Calculating uncertainties of similarity scores using a bootstrap procedure.
The uncertainties were calculated for representative entries from Fig 2 as standard deviations over 100 bootstrapped subsamples of the ensembles.
Fig 3.
Assessing the rate of convergence in molecular simulations.
Using the CES score we used ENCORE to assess the rate of convergence in seven molecular dynamics simulations of (A) protein G and (B) ubiquitin. In each case, we compared simulations of increasing length to the full ensemble obtained after 10μs of simulation. Per definition, the similarities thus decrease to zero at 10μs, but the rate at which low-values are obtained indicates how quickly the simulations have reached a distribution of conformations that is similar to the full ensemble. For example, simulations of both proteins with Amber ff99SB-ILDN and ff99SB*-ILDN quickly drop to very low values, reflecting the fact that the ensembles obtained after a few microseconds are very similar to those obtained at the end of the simulation. In contrast, for example, simulations with OPLS continue to explore new regions of conformational space during the entire simulations.
Fig 4.
Comparing ubiquitin ensembles from simulations and experiments.

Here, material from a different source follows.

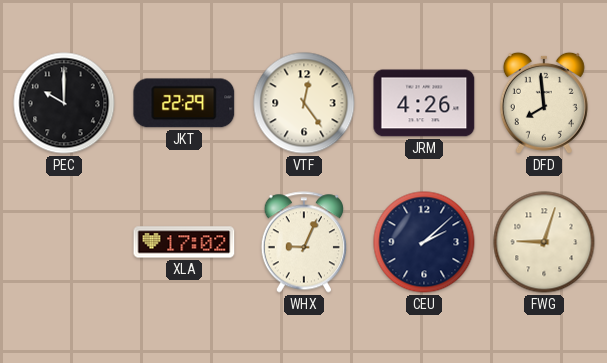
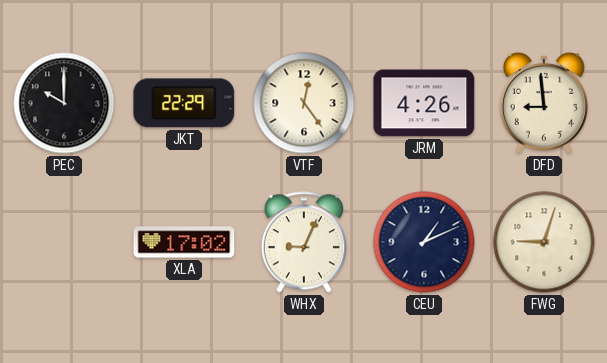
DFD: 7:59 -> 8:59
CEU: 2:08 -> 1:11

We used ENCORE to compare 13 previously determined conformational ensembles of human ubiquitin: seven ensembles were obtained by molecular dynamics simulations with different force fields, five ensembles were generated via replica-averaged simulations that used experimental NMR data as restraints in molecular simulations and a single ensemble was obtained as a collection of 46 different crystal structures of ubiquitin. (A) Using CES we calculated the pairwise similarity of all 13 ensembles and (B) projected the results into two dimensions. Note how the molecular simulations (yellow labels) result in a broader range of conformational ensembles whereas the ensembles restrained via different kinds of experimental NMR data (blue labels) are all more similar to one another. This observation is evidence of the fact that experimental restraints, when used in replica-averaged simulations, can be thought of as system specific correction to the energy function used, which guides the simulations towards the correct conformational ensemble. Finally, note how the NMR-restrained simulations are also relatively similar to a collection of ubiquitin X-ray structures. This observation reiterates the notion that ubiquitin in solution samples a conformational ensemble that is similar to the variability observed in different ubiquitin structures, and also that such ensembles can be derived relatively robustly by combining NMR data and molecular simulations. Importantly, the five NMR ensembles were obtained using different procedures, force fields and sources and types of experimental data.
Fig 5.
Computational scaling of ENCORE calculations.
We determined how the runtime of ENCORE scales with (A) the number of computer cores when executing ENCORE in a parallel fashion and (B) when varying the number of frames for a fixed number of computer cores. In (A) the black line illustrates how the pairwise RMSD calculation can be sped up by distributing the calculations over multiple cores. As the clustering and dimensionality reduction methods that have so far been implemented have not been parallelized they appear as horizontal lines that will eventually (above 8–16 cores) limit the overall calculations. In (B) we show how the overall runtime increases for both the RMSD calculations, clustering and dimensionality reduction as the number of frames are also increased. We used 16 processor cores for the calculations.
Fig 6.
Effect of sparsifying the simulation data.
We evaluated the robustness of the calculated similarity scores when decreasing the ensemble size. In particular, we took 8192 (213) frames separated by 1ns from a simulation of GB3 using Amber ff03 as a reference and created subensembles of various sizes by iteratively removing every second frame. We subsequently calculated the three different similarity scores between the full ensemble and the various subensembles that contained between 128 and 4096 frames. The results show that even when only every 16th frame is retained the pairwise similarity is very high (divergence close to zero), demonstrating both the robustness of the calculations and that such sparsification likely is an efficient way of improving computational efficiency in practice.